=== Saved entries ===

◇ ◇ ◇ ◇ ◇ ◇ ◇

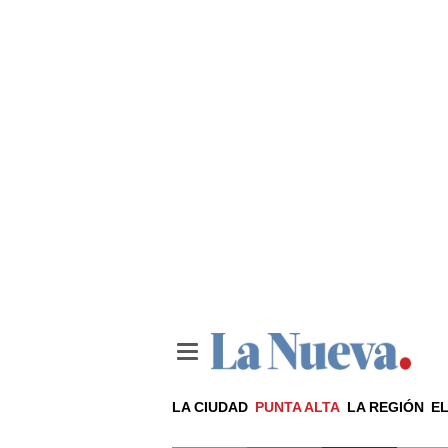
LA CIUDAD
PUNTA ALTA
LA REGIÓN
EL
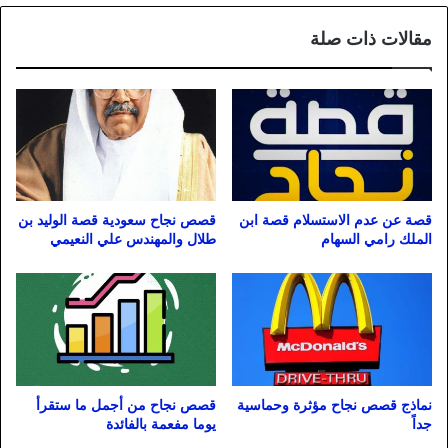
مقالات ذات صلة
قصة عن عدم الاستسلام قصة ابن
قصص نجاح سعودية قصة الوليد بن
الملك رامي السهام
طلال والمهندس علي النعيمي
نماذج قصص نجاح مؤثرة وحماسية
قصص نجاح من أجمل ما ستقرأ
جداً
يوما مفعمة بالفائدة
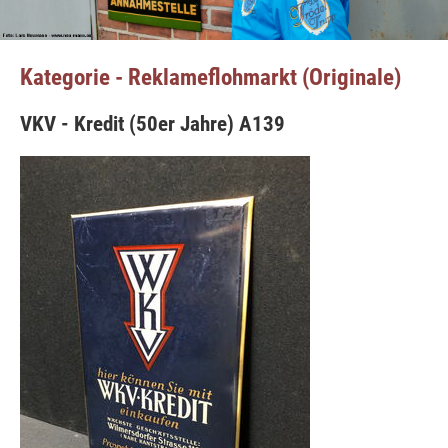
Kategorie - Reklameflohmarkt (Originale)
VKV - Kredit (50er Jahre) A139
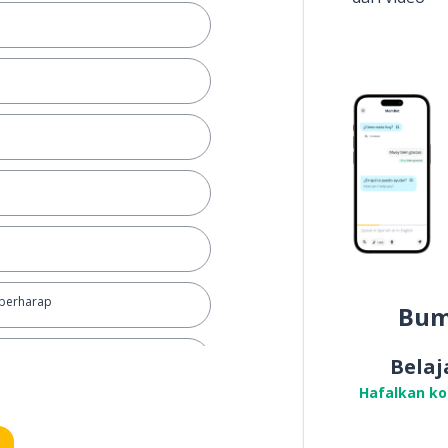
berharap
Bum
jangan pernah
Belaj
Hafalkan k
ku menyesal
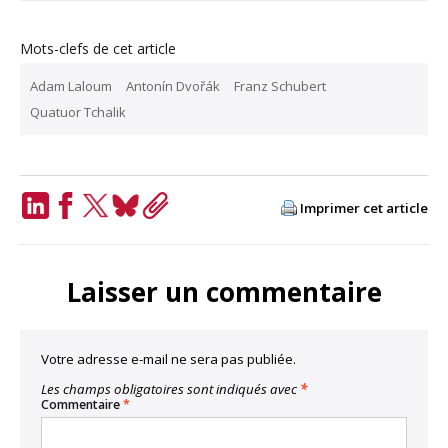
Mots-clefs de cet article
Adam Laloum
Antonín Dvořák
Franz Schubert
Quatuor Tchalik
Imprimer cet article
LinkedIn
Facebook
Twitter
Bluesky
Copy
Link
Laisser un commentaire
Votre adresse e-mail ne sera pas publiée.
Les champs obligatoires sont indiqués avec
*
Commentaire
*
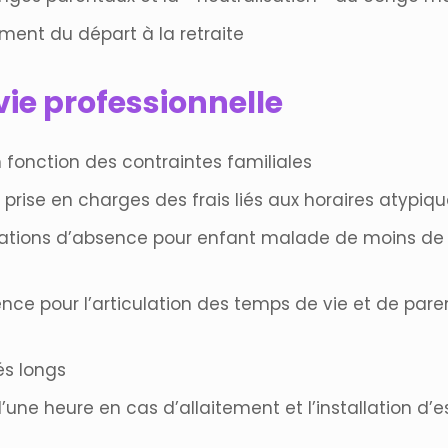
ent du départ à la retraite
 vie professionnelle
fonction des contraintes familiales
prise en charges des frais liés aux horaires atypique
sations d’absence pour enfant malade de moins de 1
ce pour l’articulation des temps de vie et de paren
s longs
une heure en cas d’allaitement et l’installation d’e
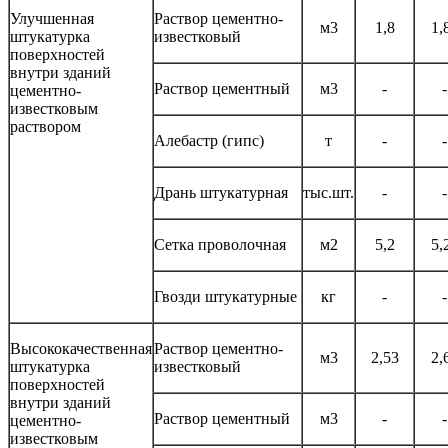
Улучшенная
Раствор цементно-
м3
1,8
1,
штукатурка
известковый
поверхностей
внутри зданий
Раствор цементный
м3
-
-
цементно-
известковым
раствором
Алебастр (гипс)
т
-
-
Дрань штукатурная
тыс.шт.
-
-
Сетка проволочная
м2
5,2
5,
Гвозди штукатурные
кг
-
-
Высококачественная
Раствор цементно-
м3
2,53
2,
штукатурка
известковый
поверхностей
внутри зданий
Раствор цементный
м3
-
-
цементно-
известковым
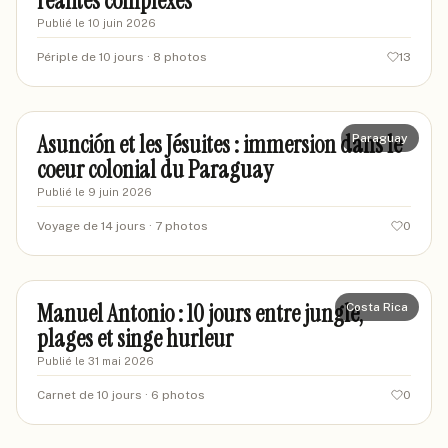
réalités complexes
Publié le
10 juin 2026
Périple de 10 jours
· 8 photos
13
marcaventures
MA
Asunción et les Jésuites : immersion dans le
Paraguay
coeur colonial du Paraguay
Publié le
9 juin 2026
Voyage de 14 jours
· 7 photos
0
marievoyages42
MA
Manuel Antonio : 10 jours entre jungle,
Costa Rica
plages et singe hurleur
Publié le
31 mai 2026
Carnet de 10 jours
· 6 photos
0
marinevoyages
MA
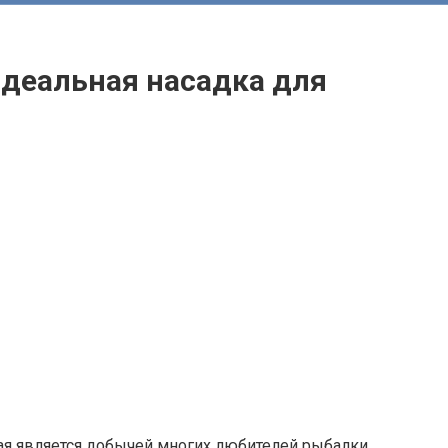
идеальная насадка для
ая является добычей многих любителей рыбалки.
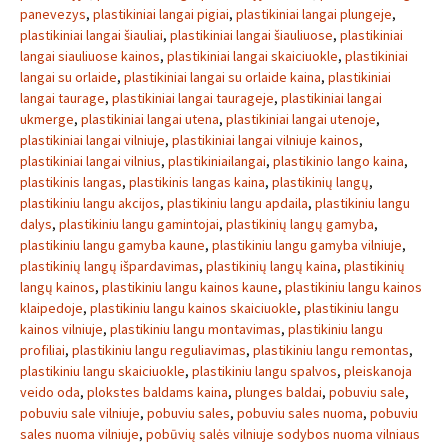
panevezys
,
plastikiniai langai pigiai
,
plastikiniai langai plungeje
,
plastikiniai langai šiauliai
,
plastikiniai langai šiauliuose
,
plastikiniai
langai siauliuose kainos
,
plastikiniai langai skaiciuokle
,
plastikiniai
langai su orlaide
,
plastikiniai langai su orlaide kaina
,
plastikiniai
langai taurage
,
plastikiniai langai taurageje
,
plastikiniai langai
ukmerge
,
plastikiniai langai utena
,
plastikiniai langai utenoje
,
plastikiniai langai vilniuje
,
plastikiniai langai vilniuje kainos
,
plastikiniai langai vilnius
,
plastikiniailangai
,
plastikinio lango kaina
,
plastikinis langas
,
plastikinis langas kaina
,
plastikinių langų
,
plastikiniu langu akcijos
,
plastikiniu langu apdaila
,
plastikiniu langu
dalys
,
plastikiniu langu gamintojai
,
plastikinių langų gamyba
,
plastikiniu langu gamyba kaune
,
plastikiniu langu gamyba vilniuje
,
plastikinių langų išpardavimas
,
plastikinių langų kaina
,
plastikinių
langų kainos
,
plastikiniu langu kainos kaune
,
plastikiniu langu kainos
klaipedoje
,
plastikiniu langu kainos skaiciuokle
,
plastikiniu langu
kainos vilniuje
,
plastikiniu langu montavimas
,
plastikiniu langu
profiliai
,
plastikiniu langu reguliavimas
,
plastikiniu langu remontas
,
plastikiniu langu skaiciuokle
,
plastikiniu langu spalvos
,
pleiskanoja
veido oda
,
plokstes baldams kaina
,
plunges baldai
,
pobuviu sale
,
pobuviu sale vilniuje
,
pobuviu sales
,
pobuviu sales nuoma
,
pobuviu
sales nuoma vilniuje
,
pobūvių salės vilniuje sodybos nuoma vilniaus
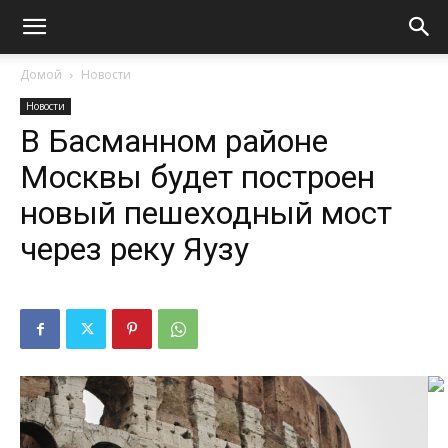
Домой
Новости
Новости
В Басманном районе
Москвы будет построен
новый пешеходный мост
через реку Яузу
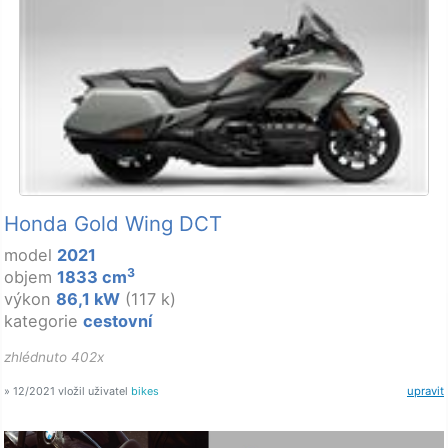
Honda Gold Wing DCT
model
2021
3
objem
1833 cm
výkon
86,1 kW
(117 k)
kategorie
cestovní
zhlédnuto 402x
» 12/2021 vložil uživatel
bikes
upravit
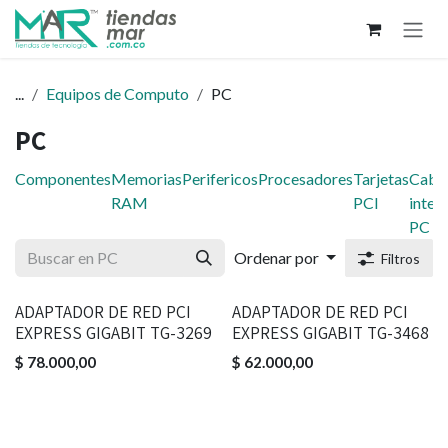
Ir al contenido
...
Equipos de Computo
PC
PC
Componentes
Memorias
Perifericos
Procesadores
Tarjetas
Cabl
RAM
PCI
inter
PC
Ordenar por
Filtros
ADAPTADOR DE RED PCI
ADAPTADOR DE RED PCI
EXPRESS GIGABIT TG-3269
EXPRESS GIGABIT TG-3468
$
78.000,00
$
62.000,00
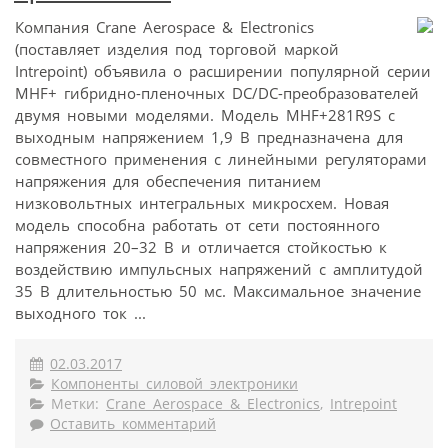
Компания Crane Aerospace & Electronics
(поставляет изделия под торговой маркой
Intrepoint) объявила о расширении популярной серии
MHF+ гибридно-пленочных DC/DC-преобразователей
двумя новыми моделями. Модель MHF+281R9S с
выходным напряжением 1,9 В предназначена для
совместного применения с линейными регуляторами
напряжения для обеспечения питанием
низковольтных интегральных микросхем. Новая
модель способна работать от сети постоянного
напряжения 20–32 В и отличается стойкостью к
воздействию импульсных напряжений с амплитудой
35 В длительностью 50 мс. Максимальное значение
выходного ток ...
02.03.2017
Компоненты силовой электроники
Метки:
Crane Aerospace & Electronics
,
Intrepoint
Оставить комментарий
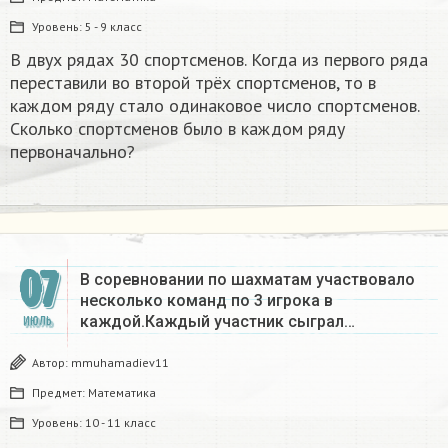
Уровень:
5 - 9 класс
В двух рядах 30 спортсменов. Когда из первого ряда
переставили во второй трёх спортсменов, то в
каждом ряду стало одинаковое число спортсменов.
Сколько спортсменов было в каждом ряду
первоначально?
07
В соревновании по шахматам участвовало
несколько команд по 3 игрока в
каждой.Каждый участник сыграл…
ИЮЛЬ
Автор:
mmuhamadiev11
Предмет:
Математика
Уровень:
10 - 11 класс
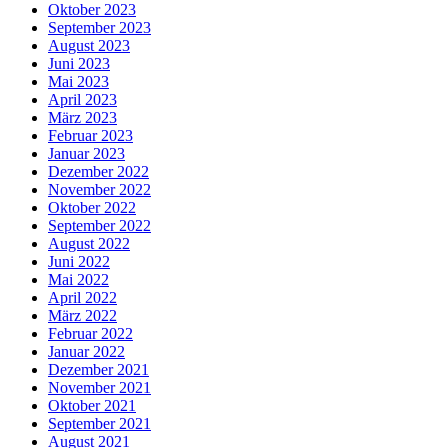
Oktober 2023
September 2023
August 2023
Juni 2023
Mai 2023
April 2023
März 2023
Februar 2023
Januar 2023
Dezember 2022
November 2022
Oktober 2022
September 2022
August 2022
Juni 2022
Mai 2022
April 2022
März 2022
Februar 2022
Januar 2022
Dezember 2021
November 2021
Oktober 2021
September 2021
August 2021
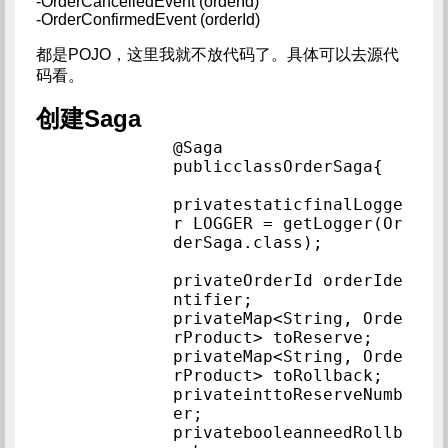
-OrderCancelledEvent (orderId)
-OrderConfirmedEvent (orderId)
都是POJO，这里我就不放代码了。具体可以去源代
码看。
创建Saga
@Saga            
publicclassOrderS
privatestaticfinalLogge
r LOGGER = getLogger(Or
derSaga.class);            
privateOrderId orderIde
ntifier;            
privateMap<String, Orde
rProduct> toReserve;
privateMap<String, Orde
rProduct> toRollb
privateinttoReserveNumb
er;            
privatebooleanneedRollb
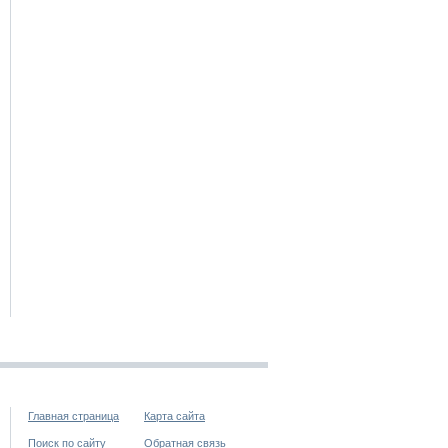
Главная страница
Карта сайта
Поиск по сайту
Обратная связь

◇ ◇ ◇ ◇ ◇ ◇ ◇

=== The problem ===
From the entries, report every line in which the string "Aerospace" occurs.

=== Solution below ===
Компания Crane Aerospace & Electronics
Crane Aerospace & Electronics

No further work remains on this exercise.